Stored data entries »
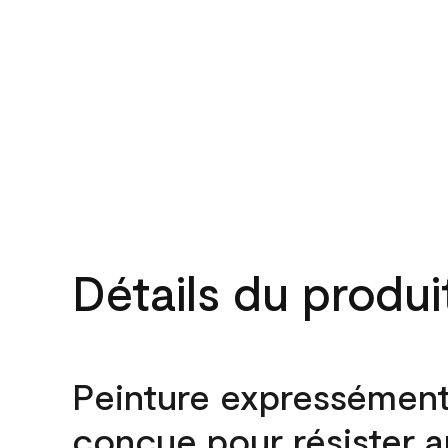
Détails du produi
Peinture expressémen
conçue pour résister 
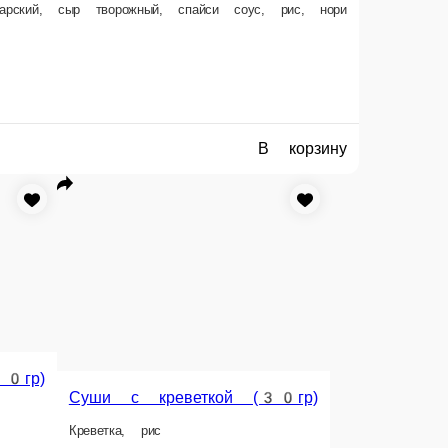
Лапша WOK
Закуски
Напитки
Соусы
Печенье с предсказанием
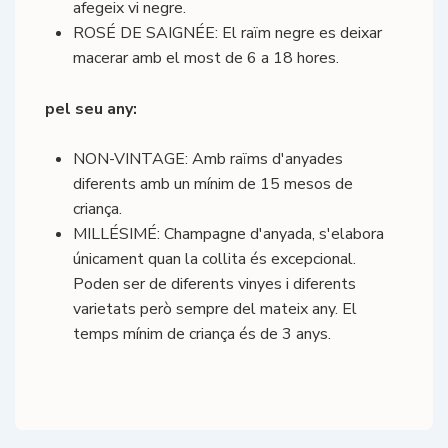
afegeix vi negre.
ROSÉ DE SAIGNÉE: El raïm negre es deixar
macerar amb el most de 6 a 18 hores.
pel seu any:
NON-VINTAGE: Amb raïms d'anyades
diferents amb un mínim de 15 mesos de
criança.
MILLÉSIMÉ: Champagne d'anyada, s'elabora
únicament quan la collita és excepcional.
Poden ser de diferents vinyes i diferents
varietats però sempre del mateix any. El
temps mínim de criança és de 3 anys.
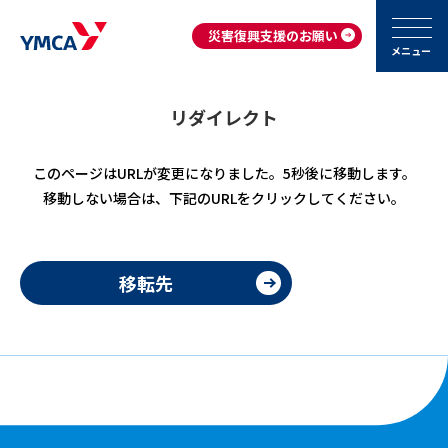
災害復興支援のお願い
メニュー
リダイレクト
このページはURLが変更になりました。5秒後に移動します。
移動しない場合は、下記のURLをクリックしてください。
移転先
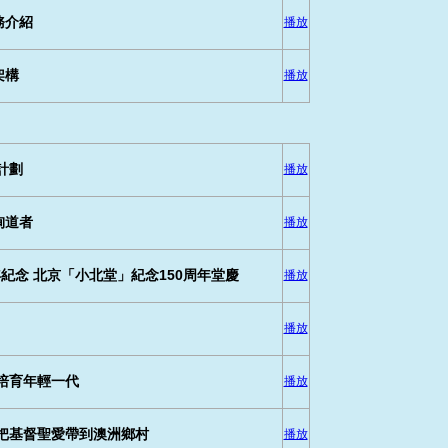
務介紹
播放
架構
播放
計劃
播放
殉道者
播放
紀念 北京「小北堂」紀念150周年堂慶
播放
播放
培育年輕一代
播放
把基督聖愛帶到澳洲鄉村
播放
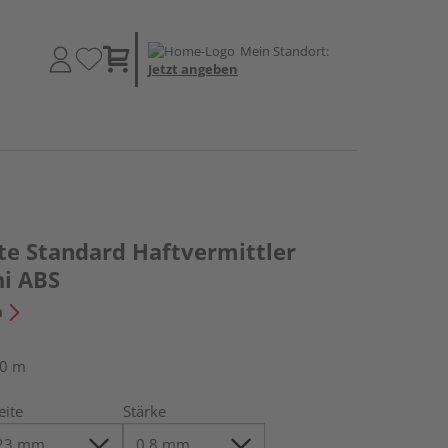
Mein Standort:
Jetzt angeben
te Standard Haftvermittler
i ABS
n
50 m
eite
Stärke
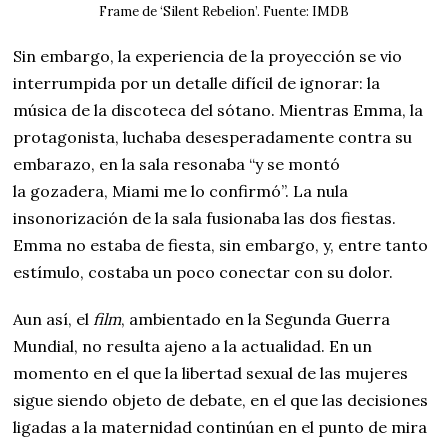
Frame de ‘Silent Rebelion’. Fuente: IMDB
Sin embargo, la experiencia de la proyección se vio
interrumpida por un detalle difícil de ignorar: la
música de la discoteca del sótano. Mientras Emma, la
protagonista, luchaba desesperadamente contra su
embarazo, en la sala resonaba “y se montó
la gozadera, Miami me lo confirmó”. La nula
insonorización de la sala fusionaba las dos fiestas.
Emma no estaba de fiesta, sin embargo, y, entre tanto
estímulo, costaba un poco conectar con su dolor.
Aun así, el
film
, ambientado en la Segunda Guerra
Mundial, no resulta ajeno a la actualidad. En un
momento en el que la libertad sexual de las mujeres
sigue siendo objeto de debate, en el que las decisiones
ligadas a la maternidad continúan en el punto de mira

WHAT NEEDS TO BE DONE »
Copy out the lines of the data where the string "Emma" occurs.

PROBLEM SOLUTION »
música de la discoteca del sótano. Mientras Emma, la
Emma no estaba de fiesta, sin embargo, y, entre tanto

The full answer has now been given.